Giter Site home page Giter Site logo

Sophox

Installation

Full planet Sophox should be installed on a sufficiently large (40+ GB RAM, 1 TB Disk) server, preferably SSD NVMe disk. In case of Google Cloud, a local SSD scratch disk is also recommended. Use environment variables to override what data gets loaded. See also the Development section below.

The server must have bash, docker, curl, and git. Everything else is loaded inside docker containers.

When cloning, make sure you get submodules (e.g. git submodule update --init --recursive)

Google Cloud

  • Create a custom-6-39936 VM (6 vCPUs, 36 GB RAM) or better with a 15 GB boot disk, and attach a 1 TB Persisted SSD disk.
  • Set VM startup script to the following line, and the service should be ready in two to three days.

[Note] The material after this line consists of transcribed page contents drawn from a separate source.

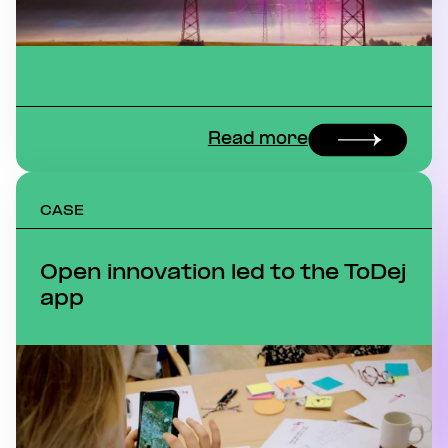
Read more
CASE
Open innovation led to the ToDej
app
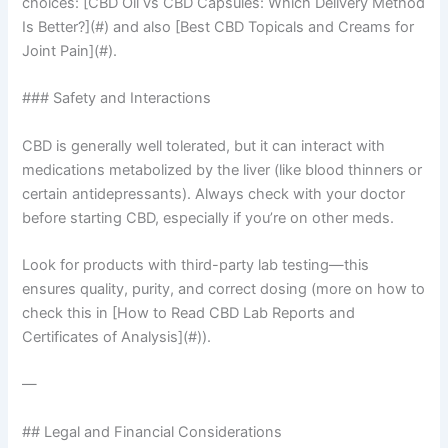
choices: [CBD Oil vs CBD Capsules: Which Delivery Method
Is Better?](#) and also [Best CBD Topicals and Creams for
Joint Pain](#).
### Safety and Interactions
CBD is generally well tolerated, but it can interact with
medications metabolized by the liver (like blood thinners or
certain antidepressants). Always check with your doctor
before starting CBD, especially if you’re on other meds.
Look for products with third-party lab testing—this
ensures quality, purity, and correct dosing (more on how to
check this in [How to Read CBD Lab Reports and
Certificates of Analysis](#)).
—
## Legal and Financial Considerations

Insert any env var overrides right before, e.g. export SOPHOX_HOST=example.org; curl ... | bash
curl --silent --show-error --location --compressed https://raw.githubusercontent.com/Sophox/sophox/main/docker/startup.gcp.sh | bash
  • You can view Traefik's dashboard with statistics and configuration at http://localhost:8080 by creating a tunnel to the VM instance (adjust VM name and zone):
$ gcloud compute ssh sophox-instance --zone=us-central1-b  -- -L 8080:localhost:8080
  • To monitor the startup process, ssh into the server and view the startup script output:
sudo journalctl -u google-startup-scripts.service

Hetzner or similar server

We used to have a machine with 12 CPUs, 128 GB RAM, and 1.8 TB SSD.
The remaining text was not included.